[v13,21/22] x86/mce: Improve error log of kernel space TDX #MC due to erratum

The first few generations of TDX hardware have an erratum.  Triggering
it in Linux requires some kind of kernel bug involving relatively exotic
memory writes to TDX private memory and will manifest via
spurious-looking machine checks when reading the affected memory.

== Background ==

Virtually all kernel memory accesses operations happen in full
cachelines.  In practice, writing a "byte" of memory usually reads a 64
byte cacheline of memory, modifies it, then writes the whole line back.
Those operations do not trigger this problem.
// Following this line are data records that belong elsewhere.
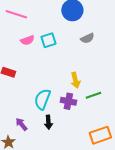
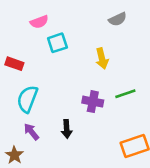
cyan square: (48, 40) -> (57, 43), moved
yellow arrow: (75, 80) -> (102, 58), moved
cyan semicircle: (42, 99) -> (27, 99), moved

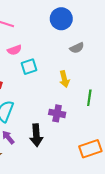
green line: (125, 94) -> (89, 98), moved, turned -63
black arrow: (67, 129) -> (36, 135), size x1.5

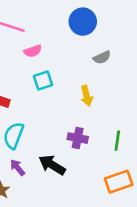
pink semicircle: (14, 50) -> (33, 51), moved
green line: (89, 98) -> (117, 141), moved
black arrow: (36, 135) -> (52, 165), turned 125

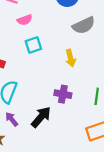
gray semicircle: (102, 57) -> (84, 25), size x1.5
black arrow: (52, 165) -> (41, 117), turned 100

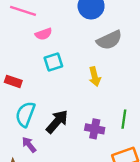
purple cross: (63, 94) -> (95, 129), moved
black arrow: (41, 117) -> (57, 122), moved

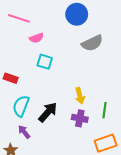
cyan square: (53, 62) -> (45, 62), turned 35
yellow arrow: (95, 77) -> (80, 96), moved

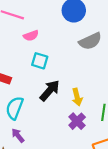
black arrow: (48, 112) -> (50, 90), moved
purple cross: (80, 118) -> (77, 121), turned 35

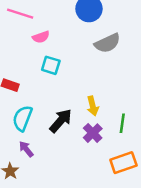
black arrow: (50, 90) -> (61, 121), moved

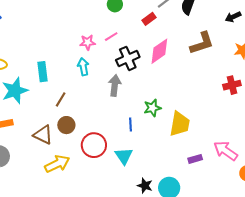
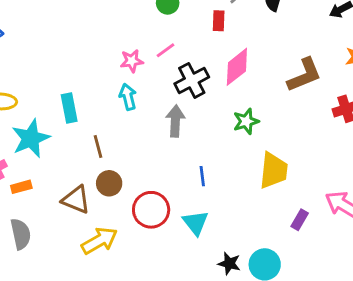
red rectangle: (149, 19) -> (219, 21), turned -48
brown L-shape: (202, 43) -> (304, 75), moved
brown line: (61, 99) -> (98, 147), turned -42
green star: (152, 108) -> (246, 121), moved
purple rectangle: (195, 159) -> (300, 220), turned -40

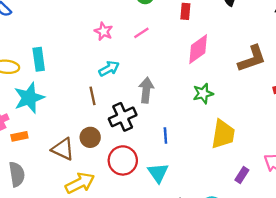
pink star: (132, 61) -> (103, 31), moved, turned 30
black cross: (192, 80) -> (123, 117), moved
cyan arrow: (128, 97) -> (109, 69), turned 72
cyan rectangle: (69, 108) -> (39, 59), moved
brown line: (98, 147) -> (93, 96), moved

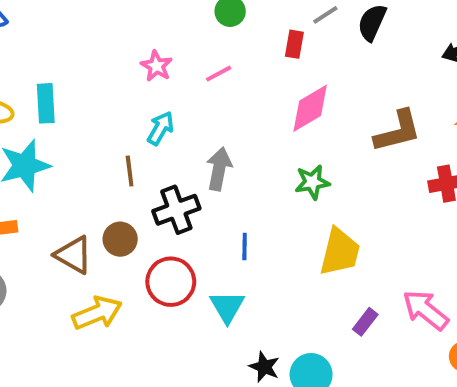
cyan arrow: (109, 69) -> (161, 128), turned -36

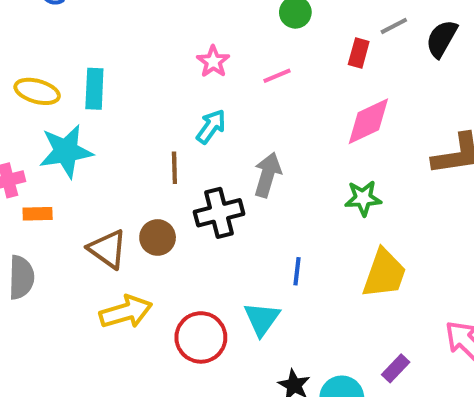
blue line: (245, 246) -> (297, 271), moved
red circle: (171, 282) -> (201, 337), moved
purple rectangle: (365, 322) -> (396, 368), moved

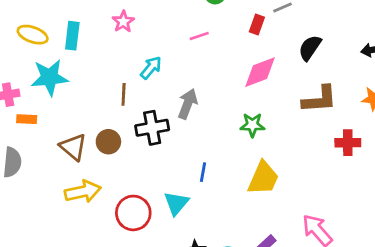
black semicircle: (442, 39) -> (310, 48), moved
pink star: (213, 61) -> (123, 22), moved

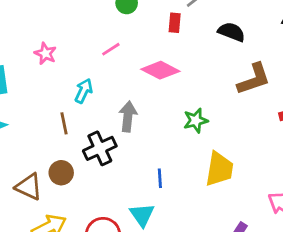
pink line: (199, 36) -> (111, 49), moved
black semicircle: (310, 48) -> (231, 32), turned 92
pink diamond: (260, 72) -> (160, 70), moved, turned 63

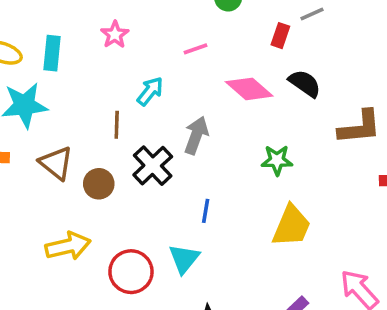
black semicircle: (231, 32) -> (305, 83), moved
black cross: (100, 148) -> (153, 166), turned -32
blue line: (160, 178) -> (206, 211), moved
brown triangle: (29, 187) -> (56, 163), moved

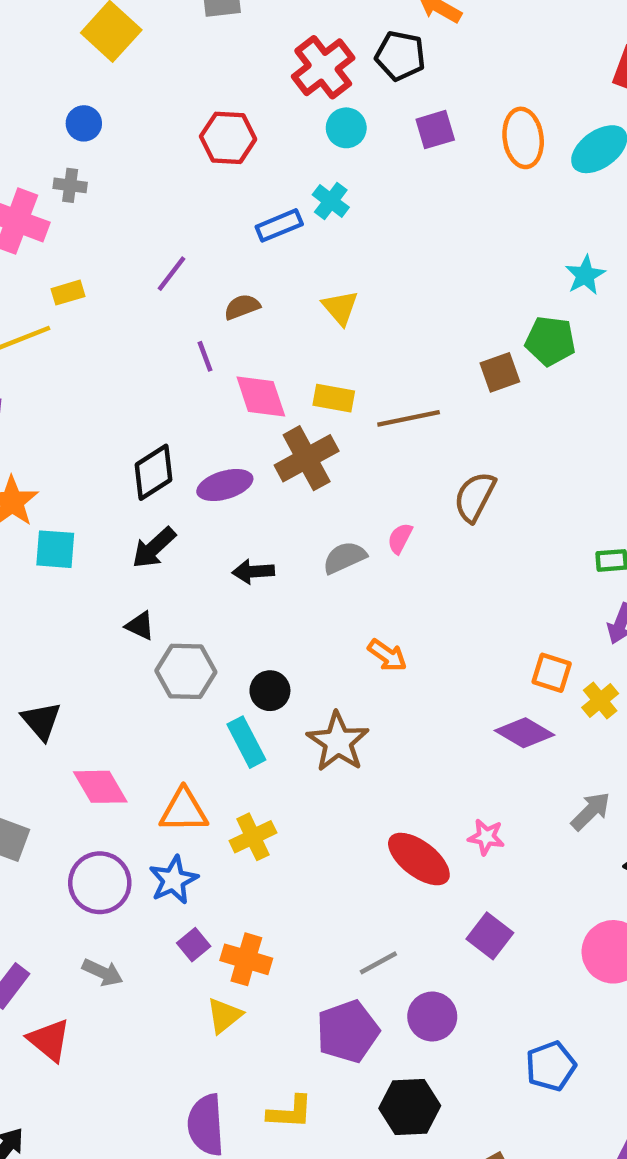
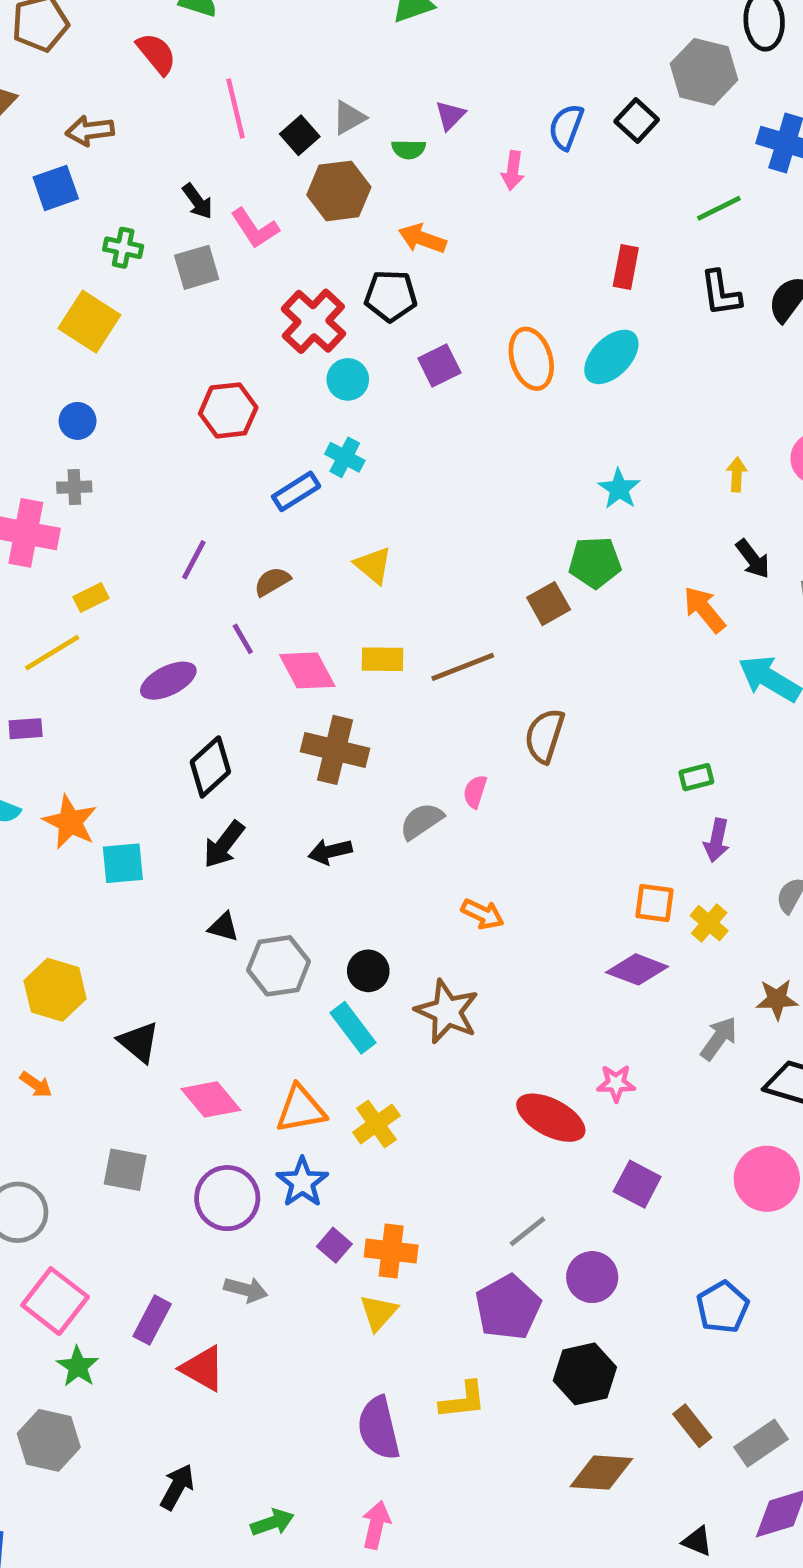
brown cross: (307, 458) -> (335, 750), moved, turned -38
purple ellipse: (225, 485) -> (168, 681), moved

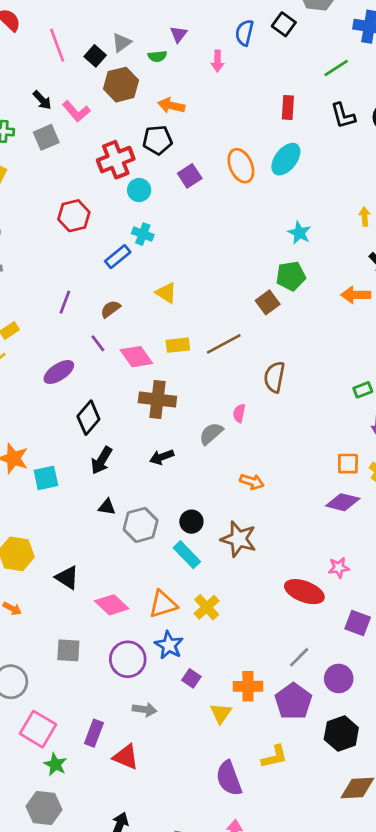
red cross: (313, 321) -> (116, 160), turned 33
orange arrow: (704, 610) -> (356, 295), turned -44
orange cross: (391, 1251) -> (248, 686), moved

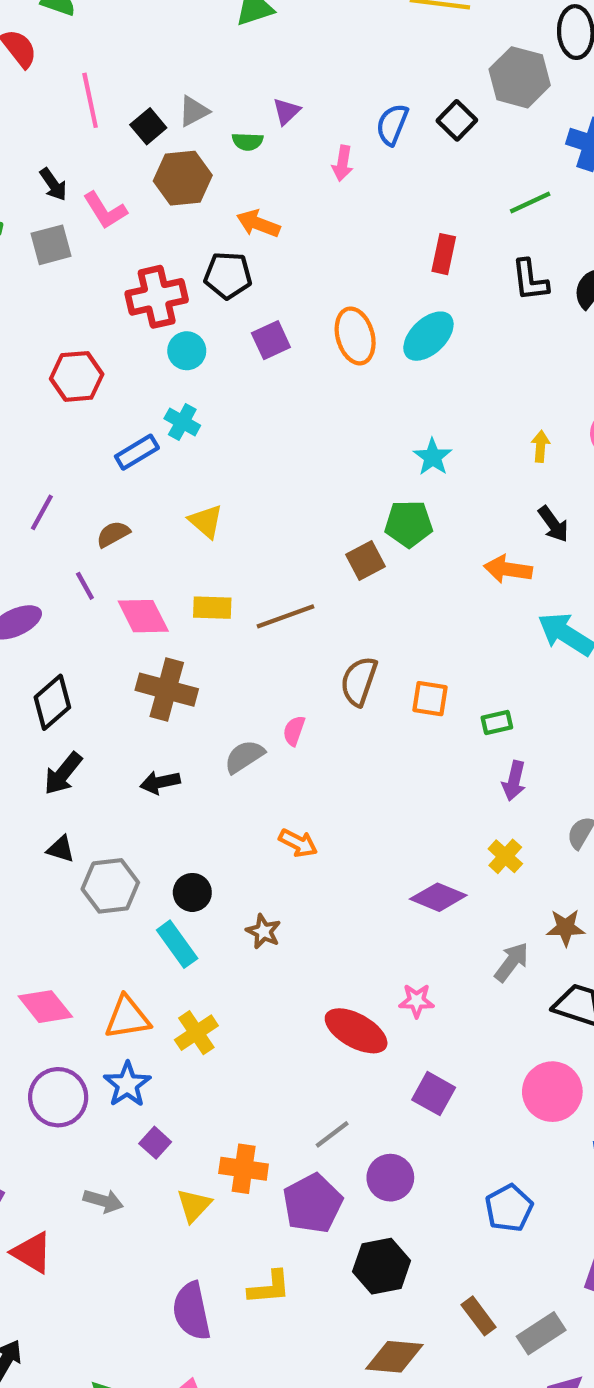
orange square: (348, 464) -> (430, 699), moved
brown star: (239, 539) -> (263, 931), size x0.6
gray arrow: (145, 710) -> (103, 1201), moved

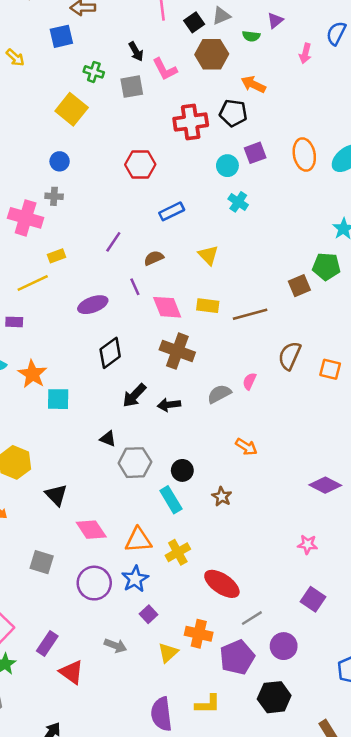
cyan circle: (187, 351) -> (227, 166), moved
cyan cross: (182, 422) -> (238, 202), moved
black arrow: (63, 774) -> (134, 395), moved
red ellipse: (356, 1031) -> (222, 584), moved

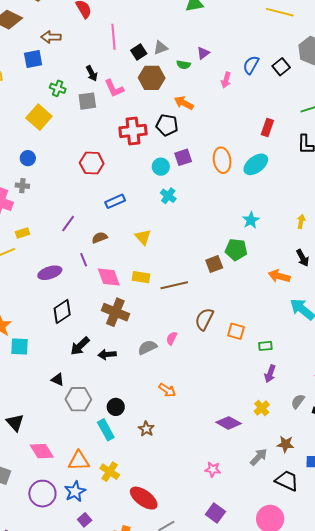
yellow cross: (178, 552) -> (110, 472), turned -30

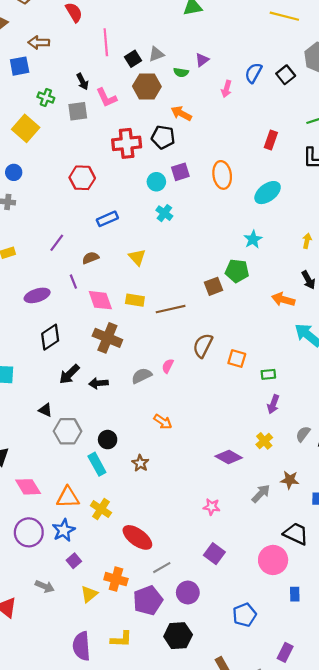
cyan ellipse: (256, 164) -> (268, 193), moved
black trapezoid: (287, 481) -> (296, 534), moved

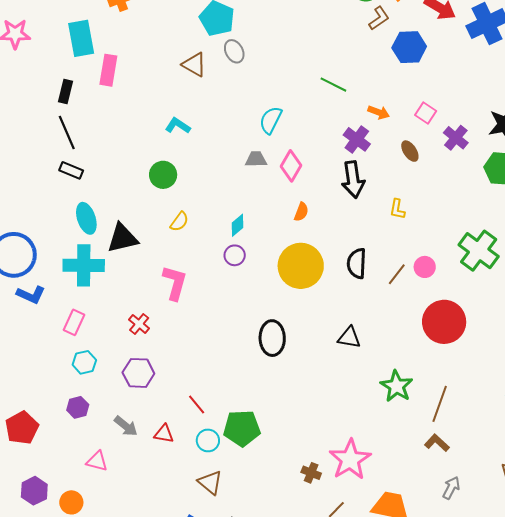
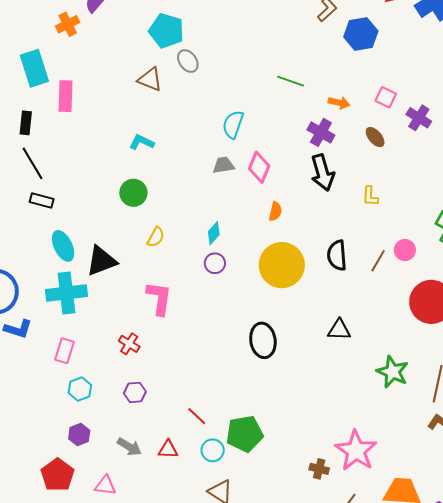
purple hexagon: (138, 373) -> (135, 392), size x0.7
red pentagon: (22, 428) -> (57, 475), moved

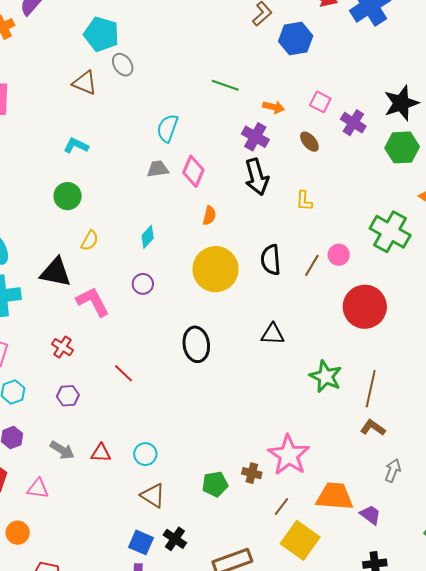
black triangle: (101, 261) -> (56, 272), moved, turned 32
purple circle: (215, 263) -> (143, 284), moved
pink L-shape: (159, 298) -> (93, 302), turned -36
red line: (197, 416) -> (123, 373), moved
green pentagon: (245, 434) -> (215, 484), moved, size x0.7

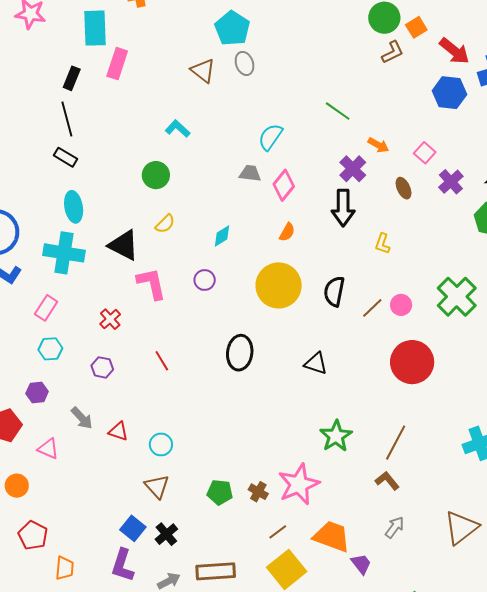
blue hexagon: (296, 39) -> (449, 93), moved
green star: (326, 377) -> (336, 436), moved

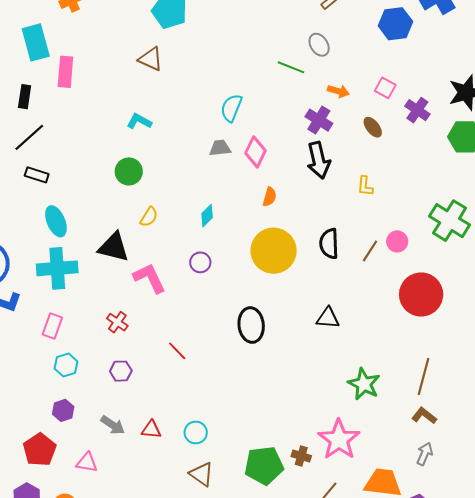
gray ellipse: (244, 63) -> (319, 45), moved
black line: (67, 119) -> (29, 137), turned 76
green pentagon: (220, 492) -> (264, 465), size x1.5
gray arrow: (395, 527) -> (425, 454), moved

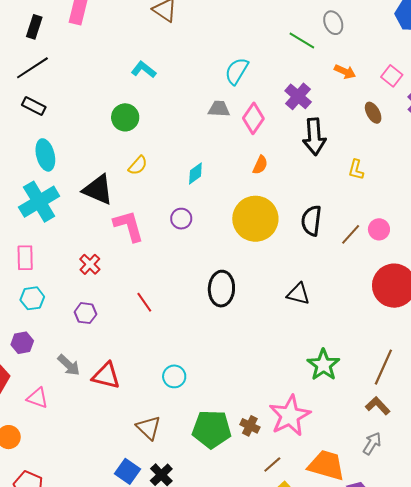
purple cross: (319, 120) -> (298, 96), moved
cyan cross: (57, 268) -> (39, 202), turned -36
pink rectangle: (52, 326) -> (25, 258), turned -30
red triangle: (151, 430) -> (106, 376), size x1.4
cyan circle: (196, 432) -> (174, 376), moved

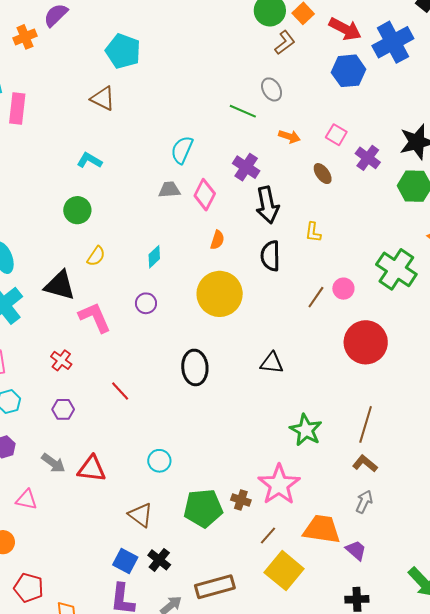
black semicircle: (311, 221) -> (270, 256), moved

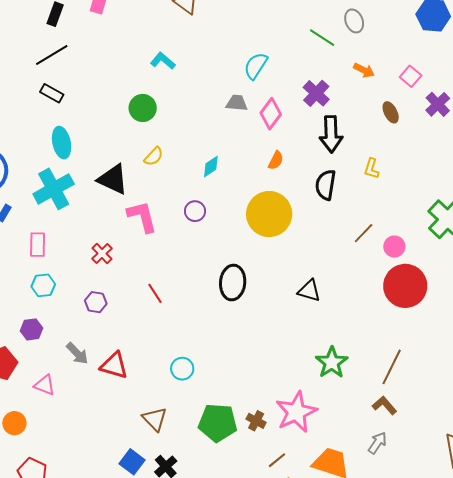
pink circle: (343, 289) -> (394, 247), moved

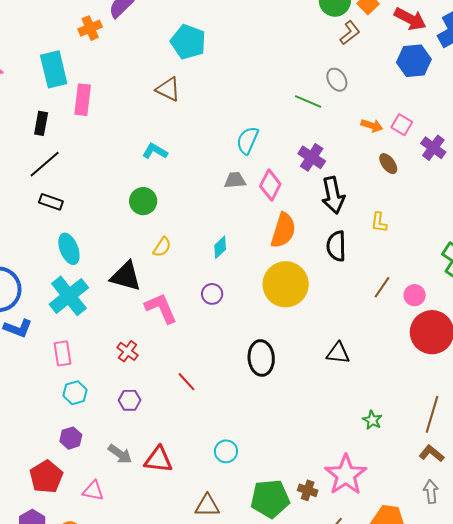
orange arrow: (364, 70) -> (372, 126), moved
orange semicircle: (276, 160) -> (283, 230), size x1.8
green star: (332, 363) -> (372, 420), size x0.6
brown triangle: (155, 419) -> (207, 506), turned -36
gray arrow: (377, 443) -> (431, 492), turned -30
This problem is triggered by "partial" writes where a write transaction
of less than cacheline lands at the memory controller.  The CPU does
these via non-temporal write instructions (like MOVNTI), or through
UC/WC memory mappings.  The issue can also be triggered away from the
CPU by devices doing partial writes via DMA.

== Problem ==

A partial write to a TDX private memory cacheline will silently "poison"
the line.  Subsequent reads will consume the poison and generate a
machine check.  According to the TDX hardware spec, neither of these
things should have happened.

To add insult to injury, the Linux machine code will present these as a
literal "Hardware error" when they were, in fact, a software-triggered
issue.

== Solution ==

In the end, this issue is hard to trigger.  Rather than do something
rash (and incomplete) like unmap TDX private memory from the direct map,
improve the machine check handler.

Currently, the #MC handler doesn't distinguish whether the memory is
TDX private memory or not but just dump, for instance, below message:

 [...] mce: [Hardware Error]: CPU 147: Machine Check Exception: f Bank 1: bd80000000100134
 [...] mce: [Hardware Error]: RIP 10:<ffffffffadb69870> {__tlb_remove_page_size+0x10/0xa0}
 	...
 [...] mce: [Hardware Error]: Run the above through 'mcelog --ascii'
 [...] mce: [Hardware Error]: Machine check: Data load in unrecoverable area of kernel
 [...] Kernel panic - not syncing: Fatal local machine check

Which says "Hardware Error" and "Data load in unrecoverable area of
kernel".

Ideally, it's better for the log to say "software bug around TDX private
memory" instead of "Hardware Error".  But in reality the real hardware
memory error can happen, and sadly such software-triggered #MC cannot be
distinguished from the real hardware error.  Also, the error message is
used by userspace tool 'mcelog' to parse, so changing the output may
break userspace.

So keep the "Hardware Error".  The "Data load in unrecoverable area of
kernel" is also helpful, so keep it too.

Instead of modifying above error log, improve the error log by printing
additional TDX related message to make the log like:

  ...
 [...] mce: [Hardware Error]: Machine check: Data load in unrecoverable area of kernel
 [...] mce: [Hardware Error]: Machine Check: TDX private memory error. Possible kernel bug.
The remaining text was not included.